:: Work task ::
Please reproduce the data below exactly, from the first line through the line containing "PÁNSKE ELASTICKÉ NÁRAMKY", and leave every later line out.

=== Begin Enclosure ===

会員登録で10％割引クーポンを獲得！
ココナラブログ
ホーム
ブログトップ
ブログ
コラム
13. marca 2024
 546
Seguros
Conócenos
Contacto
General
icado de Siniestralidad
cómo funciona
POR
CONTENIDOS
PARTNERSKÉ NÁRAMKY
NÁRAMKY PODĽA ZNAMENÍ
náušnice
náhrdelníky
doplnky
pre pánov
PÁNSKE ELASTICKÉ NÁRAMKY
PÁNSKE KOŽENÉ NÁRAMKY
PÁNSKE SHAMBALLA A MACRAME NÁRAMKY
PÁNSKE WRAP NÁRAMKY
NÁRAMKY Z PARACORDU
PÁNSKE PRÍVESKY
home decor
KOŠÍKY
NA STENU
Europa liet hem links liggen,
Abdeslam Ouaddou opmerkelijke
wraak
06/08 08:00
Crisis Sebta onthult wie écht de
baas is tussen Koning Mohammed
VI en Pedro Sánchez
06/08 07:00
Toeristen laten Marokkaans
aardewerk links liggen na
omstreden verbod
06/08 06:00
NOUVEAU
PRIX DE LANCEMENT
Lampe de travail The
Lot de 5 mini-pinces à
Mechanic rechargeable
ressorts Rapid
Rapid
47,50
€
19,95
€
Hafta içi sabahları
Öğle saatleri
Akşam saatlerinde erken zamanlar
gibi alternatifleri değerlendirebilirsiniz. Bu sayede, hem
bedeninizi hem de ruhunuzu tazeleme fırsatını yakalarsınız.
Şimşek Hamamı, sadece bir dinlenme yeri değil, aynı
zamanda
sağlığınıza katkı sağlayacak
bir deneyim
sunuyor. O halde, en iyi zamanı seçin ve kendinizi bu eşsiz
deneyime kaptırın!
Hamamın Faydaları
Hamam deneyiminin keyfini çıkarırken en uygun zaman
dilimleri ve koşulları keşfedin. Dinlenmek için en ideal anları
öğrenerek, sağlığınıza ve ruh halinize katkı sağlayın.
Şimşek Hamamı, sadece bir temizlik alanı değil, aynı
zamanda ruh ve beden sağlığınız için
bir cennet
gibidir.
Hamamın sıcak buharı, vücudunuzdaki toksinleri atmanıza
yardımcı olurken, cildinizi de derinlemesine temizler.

=== End Enclosure ===

:: Exercise result ::
会員登録で10％割引クーポンを獲得！
ココナラブログ
ホーム
ブログトップ
ブログ
コラム
13. marca 2024
 546
Seguros
Conócenos
Contacto
General
icado de Siniestralidad
cómo funciona
POR
CONTENIDOS
PARTNERSKÉ NÁRAMKY
NÁRAMKY PODĽA ZNAMENÍ
náušnice
náhrdelníky
doplnky
pre pánov
PÁNSKE ELASTICKÉ NÁRAMKY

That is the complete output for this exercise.